There is some power loss with OR=0.8. The loss would be expected to be smaller had \(Y=1\) been more of an absorbing state, i.e, the probability of staying in that state been greater than the 0.9 used in our simulation model.

11 Creating a Simulation Model From a Previous Study

VIOLET 2 was a randomized clinical trial of seriously ill adults in ICUs to study the effectiveness of vitamin D vs. placebo. Vitamin D was not effective. VIOLET 2 is a rich dataset having daily ordinal outcomes assessed for 28 days. Due to an apparent anomaly in ventilator use on day 28 we restrict attention to days 1-27. The original NEJM paper focused on 1078 patients with confirmed baseline vitamin D deficiency. The analyses presented here use 1352 of the original 1360 randomized patients. We fit a partial proportional odds Markov transition model, similar to the one used above, to VIOLET 2. We start with a side analysis that examines the relative efficiency of using only some of the 27 days of observation.

The VIOLET 2 data are not yet publicly available.

require(VGAM)
dcf <- readRDS('dcf.rds')
setDT(dcf, key=c('id', 'day'))   # includes records with death carried forward
dcf <- dcf[! is.na(bstatus) & day < 28,
           .(  id, day, bstatus, status, treatment, ddeath)]
# Since baseline status did not distinguish ARDS from on ventilator,
# we must pool follow-up status likewise
s <- dcf[, bstatus]
levels(s) <- list('Vent/ARDS'='ARDS', 'Vent/ARDS'='On Vent',
                  'In Hospital/Facility'='In Hospital')
dcf[, table(bstatus, s)]
             s
bstatus       Vent/ARDS In Hospital/Facility
  ARDS             2727                    0
  On Vent         10071                    0
  In Hospital         0                23679
dcf[, bstatus := s]
d   <- dcf

# Get day 14 status carrying death forward
status14 <- d[day == 14, status, by=.(treatment, id, bstatus)]

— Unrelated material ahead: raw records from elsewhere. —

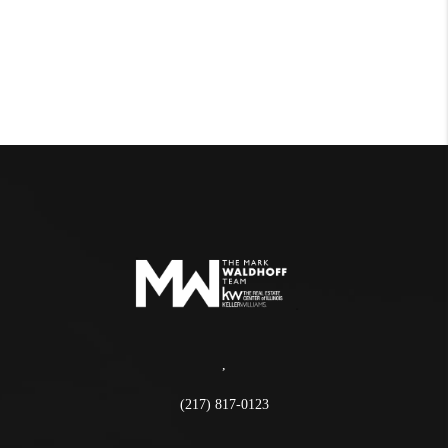
,
(217) 817-0123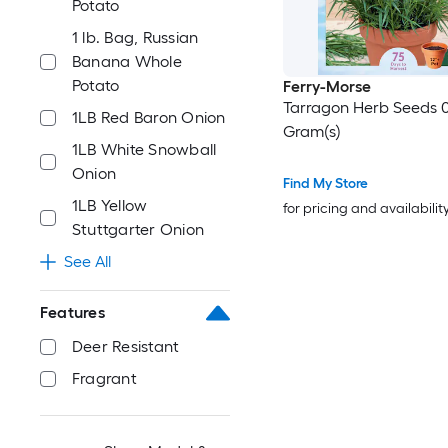
Potato
1 lb. Bag, Russian
Banana Whole
Potato
Ferry-Morse
Tarragon Herb Seeds 0
1LB Red Baron Onion
Gram(s)
1LB White Snowball
Onion
Find My Store
1LB Yellow
for pricing and availabilit
Stuttgarter Onion
See All
Features
Deer Resistant
Fragrant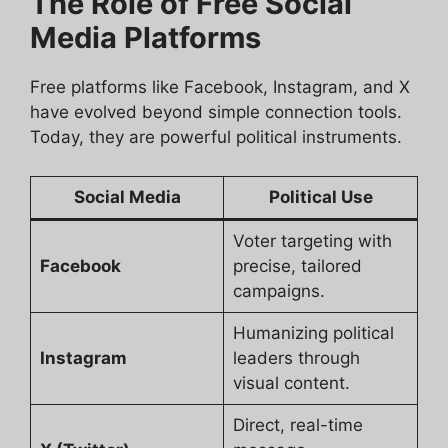
The Role of Free Social
Media Platforms
Free platforms like Facebook, Instagram, and X
have evolved beyond simple connection tools.
Today, they are powerful political instruments.
Social Media
Political Use
Voter targeting with
Facebook
precise, tailored
campaigns.
Humanizing political
Instagram
leaders through
visual content.
Direct, real-time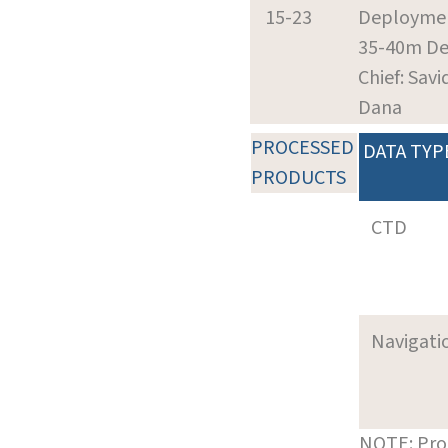
15-23
Deploymen
35-40m D
Chief: Savi
Dana
PROCESSED
DATA TYP
PRODUCTS
CTD
Navigati
NOTE: Pro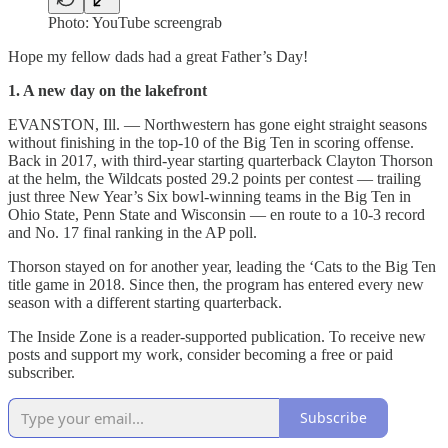
Photo: YouTube screengrab
Hope my fellow dads had a great Father’s Day!
1. A new day on the lakefront
EVANSTON, Ill. — Northwestern has gone eight straight seasons
without finishing in the top-10 of the Big Ten in scoring offense.
Back in 2017, with third-year starting quarterback Clayton Thorson
at the helm, the Wildcats posted 29.2 points per contest — trailing
just three New Year’s Six bowl-winning teams in the Big Ten in
Ohio State, Penn State and Wisconsin — en route to a 10-3 record
and No. 17 final ranking in the AP poll.
Thorson stayed on for another year, leading the ‘Cats to the Big Ten
title game in 2018. Since then, the program has entered every new
season with a different starting quarterback.
The Inside Zone is a reader-supported publication. To receive new
posts and support my work, consider becoming a free or paid
subscriber.
Subscribe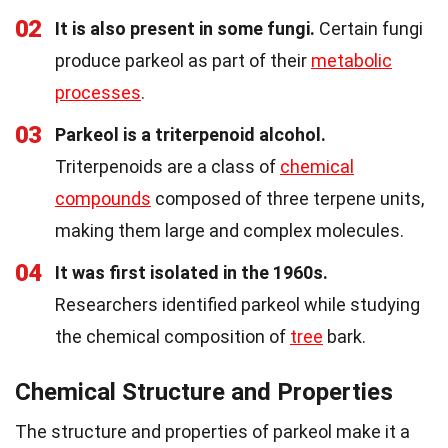
02
It is also present in some fungi.
Certain fungi
produce parkeol as part of their
metabolic
processes
.
03
Parkeol is a triterpenoid alcohol.
Triterpenoids are a class of
chemical
compounds
composed of three terpene units,
making them large and complex molecules.
04
It was first isolated in the 1960s.
Researchers identified parkeol while studying
the chemical composition of
tree
bark.
Chemical Structure and Properties
The structure and properties of parkeol make it a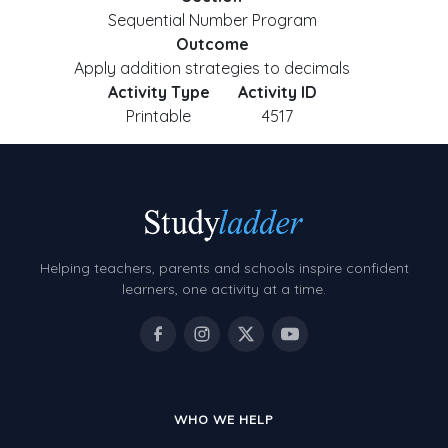
Sequential Number Program
Outcome
Apply addition strategies to decimals
Activity Type
Activity ID
Printable
4517
Helping teachers, parents and schools inspire confident
learners, one activity at a time.
WHO WE HELP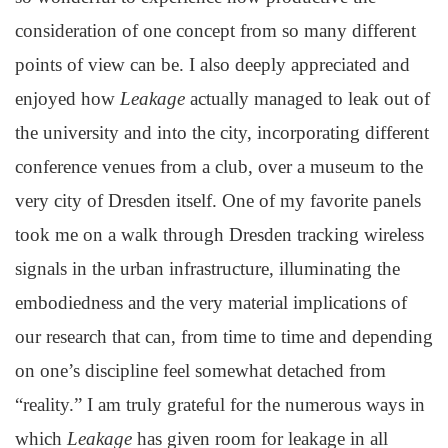
consideration of one concept from so many different
points of view can be. I also deeply appreciated and
enjoyed how
Leakage
actually managed to leak out of
the university and into the city, incorporating different
conference venues from a club, over a museum to the
very city of Dresden itself. One of my favorite panels
took me on a walk through Dresden tracking wireless
signals in the urban infrastructure, illuminating the
embodiedness and the very material implications of
our research that can, from time to time and depending
on one’s discipline feel somewhat detached from
“reality.” I am truly grateful for the numerous ways in
which
Leakage
has given room for leakage in all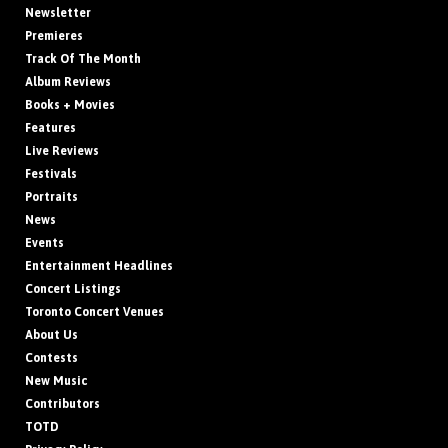
Newsletter
Premieres
Track Of The Month
Album Reviews
Books + Movies
Features
Live Reviews
Festivals
Portraits
News
Events
Entertainment Headlines
Concert Listings
Toronto Concert Venues
About Us
Contests
New Music
Contributors
TOTD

# Before truncating records at death, get the observed frequency distribution
relf <- function(y) as.list(table(y) / length(y))
w1 <- d[, relf(status), by=day]
setnames(w1, 'day', 'time')
w1[, time := as.integer(time)]
w1[, type := 'VIOLET 2 Results']

# Compute correlation matrix
w <- dcast(d[, .(id, day, y=as.numeric(status))], id ~ day, value.var='y')
rviolet.obs <- cor(as.matrix(w[, -1]), use='pairwise.complete.obs')

# Don't carry death forward when fitting Markov models:
d <- d[day <= ddeath]
setkey(d, id, day)

# Get distribution of ventilator/ARDS-free days observed in VIOLET 2
# Pool treatment groups
vfd <- function(time, y)   # time is not used
  as.integer(ifelse(any(y == 'Dead'), -1, sum(y != 'Vent/ARDS')))
vvfd <- d[, .(vf = vfd(day, status)), by=id]
vvfd <- relfreq(vvfd[, vf])

11.1 Estimating Efficiency From the Study

The model is simplified to assume a constant treatment effect over time. We vary the number of days of observation used, and compute the variance of the estimated treatment effect for each model. Days are sampled in such a way as to approximate equal gap times between measurements so that gaps can be ignored. Efficiency is the minimum variance (variance using measurements on all 27 days) divided by the variance using a given number of almost equally-spaced days.

The non-PO part of the model has 6 parameters: 2 time components \(\times\) 3 states corresponding to PO model intercepts. Two time components were required to accommodate the very low number of patients who were sent home on the first day. The linear spline used here essentially grants an exception at \(t=1\).

V <- numeric(27)
a <- 'treatmentVitamin D'

# Make sampled days as evenly distributed as possible

for(ndays in 1 : 27) {
  if(ndays == 1) {
    # First analysis uses an ordinary unconditional PO model on day 14
        f <- vgam(ordered(status) ~ bstatus + treatment,
              cumulative(reverse=TRUE, parallel=TRUE), data=status14)
    }
  else {
    s  <- round(seq(1, 27, length=ndays))
    ds <- d[day %in% s]
    ds[, pstatus := shift(status), by=id]
    ds[is.na(pstatus), pstatus := bstatus]
        ds[, pstatus := pstatus[drop=TRUE]]  # drop unused previous status Dead
        f <- if(ndays < 5) vgam(ordered(status) ~ pstatus + treatment + day,
              cumulative(reverse=TRUE, parallel=FALSE ~ day),
              data=ds) else
          vgam(ordered(status) ~ pstatus + treatment + lsp(day, 2),
              cumulative(reverse=TRUE, parallel=FALSE ~ lsp(day, 2)),
              data=ds)
        
  }
  V[ndays] <- vcov(f)[a,a]
}       
if(outfmt == 'pdf') pr(obj=round(V, 5))
w <- rbind(data.frame(days=1:27, y=V[27]/V, type='Relative Efficiency'),
           data.frame(days=1:27, y=V[1]/V,
                       type='Effective Sample Size Per Subject'))
txt <- with(w, paste0(type, '<br>', round(y, 2), '<br>Day:', days))
ggp(ggplot(w, aes(x=days, y=y, label=txt)) + geom_line() +
  facet_wrap(~ type, scales='free_y', nrow=2) +
    xlab('Number of Days Sampled') + ylab(''))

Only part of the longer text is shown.